2. Water Lilies Challenge

import sys
sys.path.append("/srv/explore-the-collections/code/ivpy/src/")

Amongst the Art Institute of Chicago’s works are paintings by Monet, celebrated in the re-opening exhibition for 2021 Monet and Chicago.

The AIC has also, like the V&A, recently launched a new collections API.

So, with two new collections APIs available, the obvious question is, who has the most Water Lilies in their collection ?

Note

In case anybody has accidently come to this page thinking this is a serious art historical data investigation, it is very definitely not, and no conclusions should be drawn about water lilies at the V&A or the Art Institute of Chicago or indeed, anywhere.

Water Lilies in Chicago

First we see how many Water Lilies the AIC have in their collection:

import requests
req = requests.get("https://api.artic.edu/api/v1/artworks/search?q=Water%20Lilies&fields=title,id")
results = req.json()
print(f"The AIC has {results['pagination']['total']} objects mentioning 'Water Lilies'")
The AIC has 2839 objects mentioning 'Water Lilies'

Water Lilies in London

Next, how many the V&A have in the collection:

import requests
req = requests.get("https://api.vam.ac.uk/v2/objects/search?q=Water%20Lilies")
results = req.json()
print(f"The V&A has {results['info']['record_count']} objects mentioning 'Water Lilies'")
The V&A has 176 objects mentioning 'Water Lilies'

That’s a huge victory for the AIC there. Let’s see if we can tell when this Water Lily dominance started, by counting per year how many objects mentioning Water Lilies come into each collection.

Graphing Water Lilies

The AIC allows us to query using Elasticsearch aggregations, so let’s aggregate the objects on the year they came into the AIC collection

import requests
import pandas as pd
import altair as alt

data = {
  "q": "Water Lilies",
  "limit": 0,
  "aggs": {
    "years": {
      "terms": {
        "size": 100,
        "field": "fiscal_year"
      }
    }
  }
}

aic_response = requests.post("https://api.artic.edu/api/v1/artworks/search", json=data)
aic_water_lilies = aic_response.json()["aggregations"]["years"]["buckets"]
aic_water_lilies_df = pd.DataFrame(aic_water_lilies)

bars = alt.Chart(aic_water_lilies_df).mark_bar().encode(x='doc_count:Q',y="key:O")
text = bars.mark_text( align='left', baseline='middle', dx=3 ).encode( text='doc_count:Q')

(bars + text).properties(height=1000, title="Objects mentioning Water Lilies accessioned to the Art Institute of Chicago")

Now for the same for the V&A, using the clustering endpoint:

import requests
import altair as alt
import pandas as pd

req = requests.get('https://api.vam.ac.uk/v2/objects/clusters/accession_year/search?q=Water%20Lilies&cluster_size=100')
vam_water_lilies_df = pd.DataFrame(req.json())

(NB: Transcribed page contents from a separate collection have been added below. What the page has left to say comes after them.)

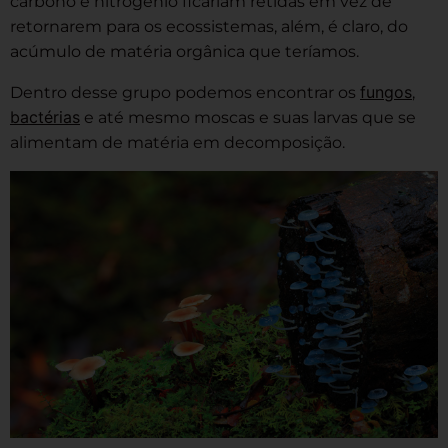
carbono e nitrogênio ficariam retidas em vez de
retornarem para os ecossistemas, além, é claro, do
acúmulo de matéria orgânica que teríamos.
fungos
Dentro desse grupo podemos encontrar os
,
bactérias
e até mesmo moscas e suas larvas que se
alimentam de matéria em decomposição.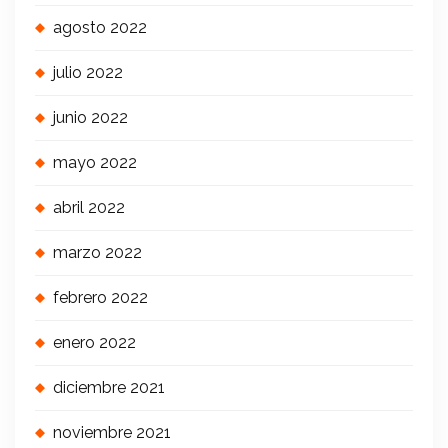
agosto 2022
julio 2022
junio 2022
mayo 2022
abril 2022
marzo 2022
febrero 2022
enero 2022
diciembre 2021
noviembre 2021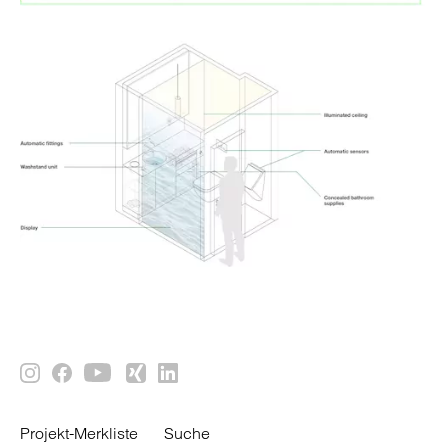
Projekt-Merkliste
Suche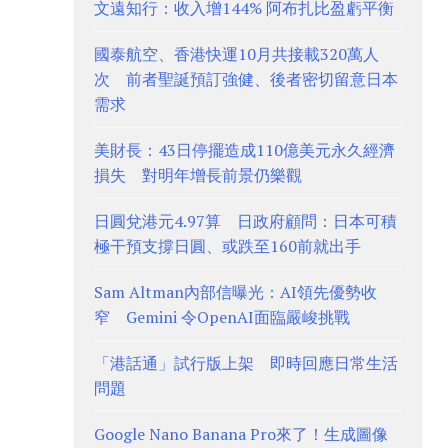
文遠知行：收入增144% 阿布扎比盈虧平衡
國泰航空、香港快運10月共接載320萬人
次 前者聖誕預訂強健、後者密切留意日本
需求
美財長：43日停擺造成110億美元永久經濟
損失 對明年增長前景仍樂觀
日圓兌港元4.97算 日政府顧問：日本可積
極干預支撐日圓、或跌至160前就出手
Sam Altman內部信曝光：AI領先優勢收
窄 Gemini 令OpenAI面臨嚴峻挑戰
「港話通」試行版上架 即時回應日常生活
問題
Google Nano Banana Pro來了！生成圖像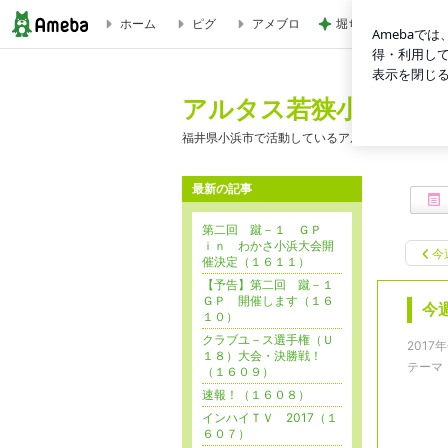
ホーム
ピグ
アメブロ
堀ちえみ ドーナツ
今週のＵ１２（１６０３） | アルタス若狭小浜ＦＣ-事務局
アルタス若狭小浜ＦＣ
福井県小浜市で活動しているアルタス小浜ＦＣ（U
最新の記事
第二回 蹴－１ ＧＰ
ｉｎ わかさ小浜大会開
今
催決定（１６１１）
【予告】第二回 蹴－１
ＧＰ 開催します（１６
今
１０）
クラブユ－ス選手権（Ｕ
2017
１８）大会・決勝戦！
テーマ
（１６０９）
速報！（１６０８）
インハイＴＶ 2017（１
６０７）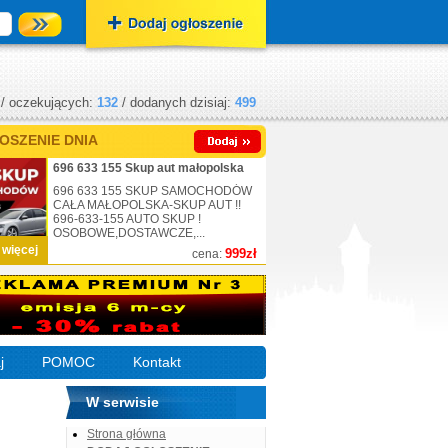
/ oczekujących:
132
/ dodanych dzisiaj:
499
OSZENIE DNIA
696 633 155 Skup aut małopolska
696 633 155 SKUP SAMOCHODÓW
CAŁA MAŁOPOLSKA-SKUP AUT !!
696-633-155 AUTO SKUP !
OSOBOWE,DOSTAWCZE,...
 więcej
999zł
cena:
j
POMOC
Kontakt
W serwisie
Strona główna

bars = alt.Chart(vam_water_lilies_df).mark_bar().encode(  x='count:Q', y="value:O")
text = bars.mark_text( align='left',baseline='middle',  dx=3 ).encode( text='count:Q')

(bars + text).properties(height=900, title="Objects mentioning Water Lilies accessioned to the V&A")

Well, that seems like a clear victory for the AIC. Let’s compare them side-by-side to see when this water lily collecting spree started.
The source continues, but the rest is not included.